Марина Цветаева - Царь-девица
“Как две руки мои отбиты,
Дай хоть с мизинца ноготок!”
На всем скажу рукой сердитой
Раздергивает жар-платок.
Рвет надвое платок-ширинку,
И, голову пригнув к плечу:
“На, барабанщик, половинку!
Другая будет трубачу”.
* * *Песнь прежалостную тут мы споем:
Как прощалась Царь-Девица с конем.
Как дружочка за загривок брала,
Сахарочку в рот брусочек клала,
Целовала как, огня горячей.
Промеж грозных, промеж кротких очей,
Прижималась как – щекой золотой
К конской шее лебединой, крутой...
Повязавши как шнурком поясным,
В ножки кланялась поклоном земным,
Как покорно – что гайдук-есаул —
Белый конь в ответ колено согнул,
Как пригнушись, чтоб не слышал никто,
Сотворила ему речь на ушко.
* * *И еще-то мы прибавим к сему,
Как все слезки до единой ему
Сцеловала – ровно брат-ей-жених —
С карих ласковых очей дорогих,
Как все жилы напружились на лбу,
Себе в кровь как закусила губу.
Как по сходням взошла
Стопудовой пятой,
Как прах с ног отрясла,
Как махнула рукой.
Полк замертво свалился пьяный.
Конь пеной изошел, скача.
Дух вылетел из барабана.
Грудь лопнула у трубача.
* * *“Что за костер это мчится в степях синих вод?”

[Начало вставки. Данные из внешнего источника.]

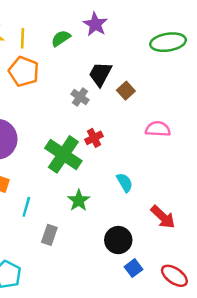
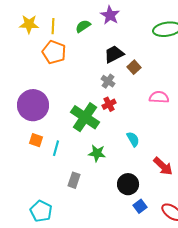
black trapezoid: (100, 74) -> (114, 54), turned 35
gray cross: (80, 97) -> (108, 81), moved
green star: (79, 200) -> (97, 153), turned -30
cyan line: (26, 207) -> (56, 148), moved

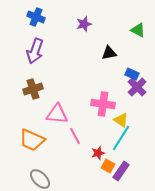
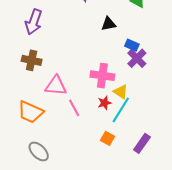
brown cross: (33, 89) -> (32, 60), turned 30
red star: (98, 153) -> (104, 103), moved
purple rectangle: (121, 171) -> (142, 143), moved

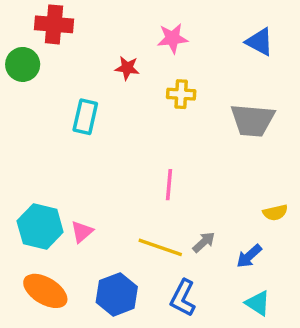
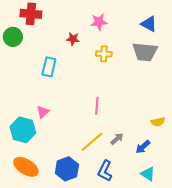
gray trapezoid: (253, 120) -> (145, 52), moved
pink triangle: (82, 232) -> (43, 112), moved
yellow line: (160, 247) -> (92, 142), turned -60

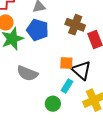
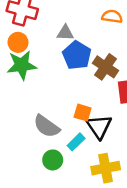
blue pentagon: (38, 30) -> (77, 55), moved
gray semicircle: (27, 73) -> (47, 126), moved

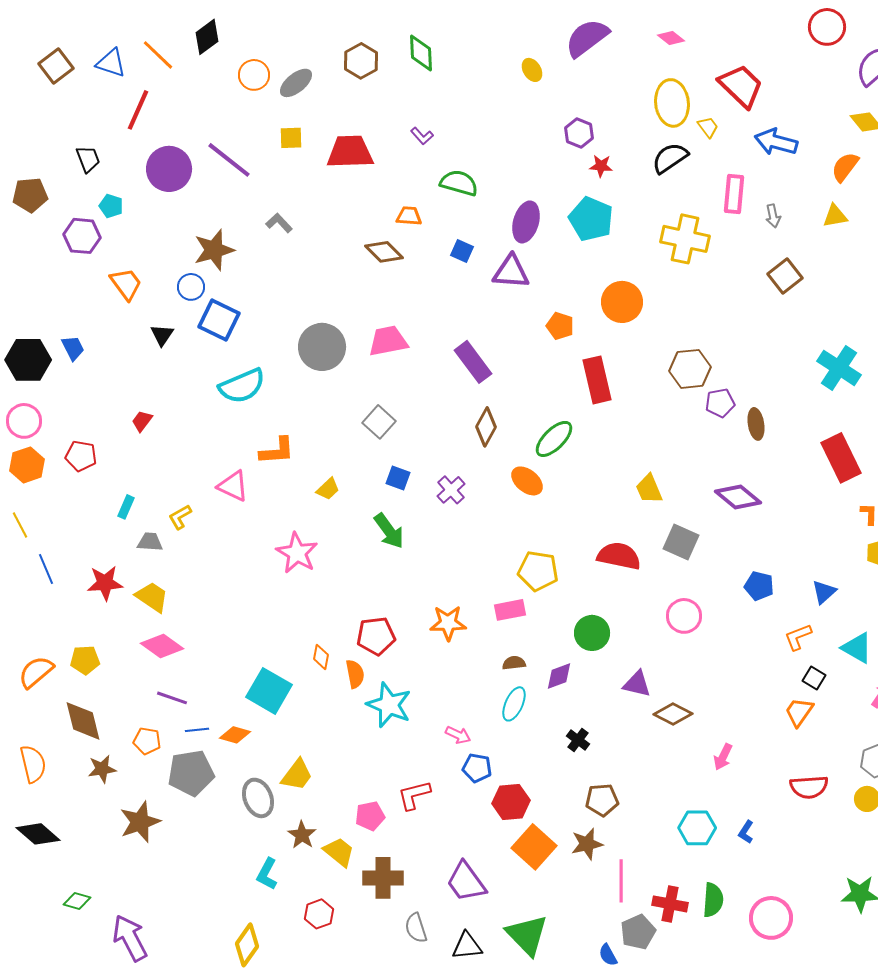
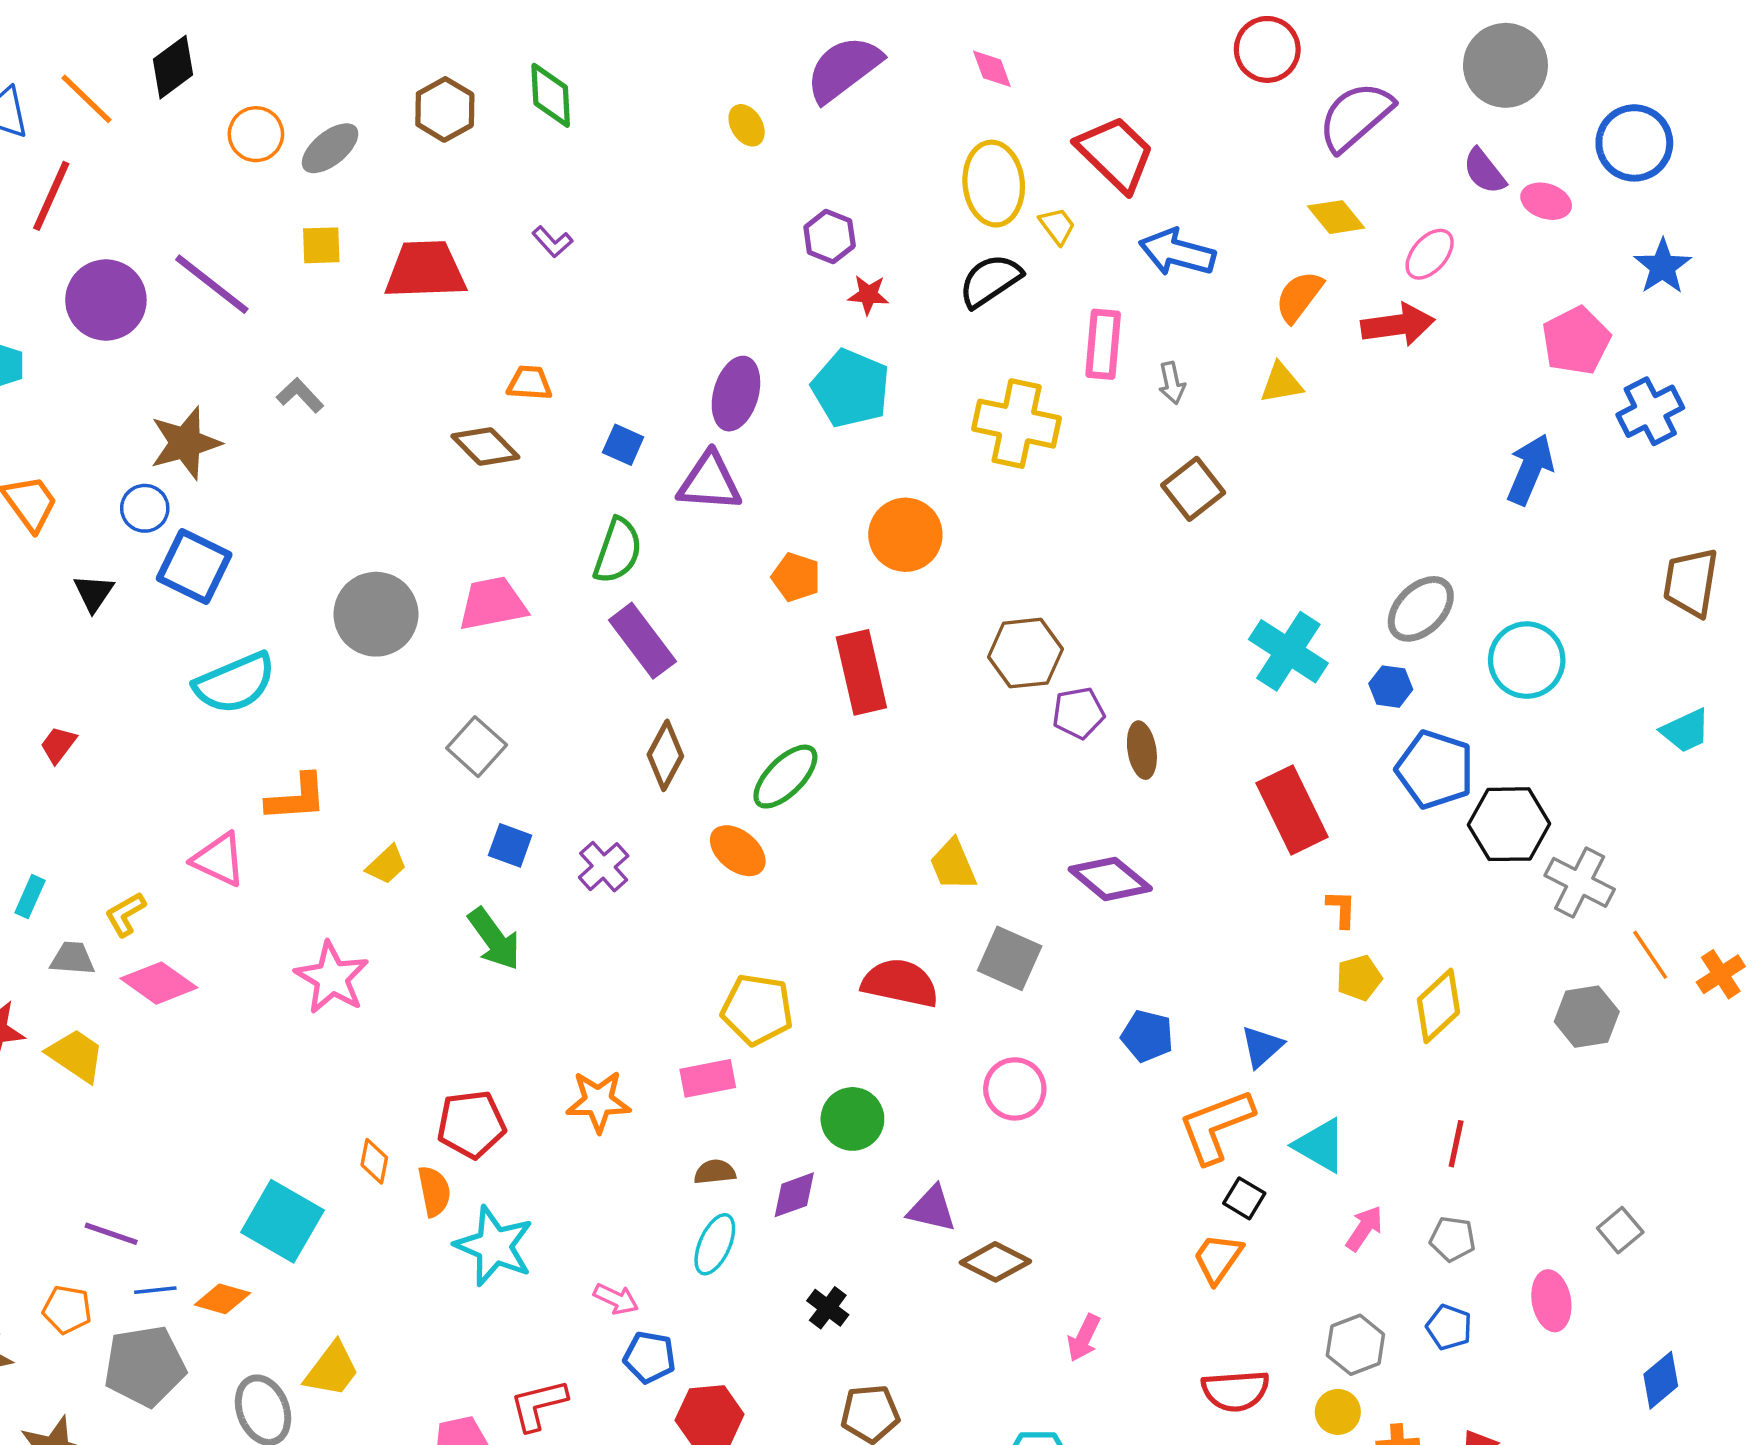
pink diamond: (671, 38) -> (992, 69), turned 32
green semicircle: (459, 183) -> (618, 551), moved, turned 93
orange L-shape: (798, 637) -> (1216, 1126), size x1.6
pink diamond: (162, 646) -> (159, 983), moved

– То сваму счастью навстречу красотка плывет.
“Кто ж у ней славно так правит рулем-кораблем?”
– Море им правит, так вот он и прет напролом!
“А под шатром-то, с лицом-то как шар золотой,
Что там за Воин – за Ангел – за Демон такой?
Каску хвостатую ветр ему сшиб набекрень,
Ростом-то – башня, в плечах-то косая сажень!
В хладной пучине, чай, крестит купецкую тварь?”
– Мчит на смотрины, а имя ему – Дева-Царь.
“Как это?” – Так это! – “Что ж за краса без косиц?”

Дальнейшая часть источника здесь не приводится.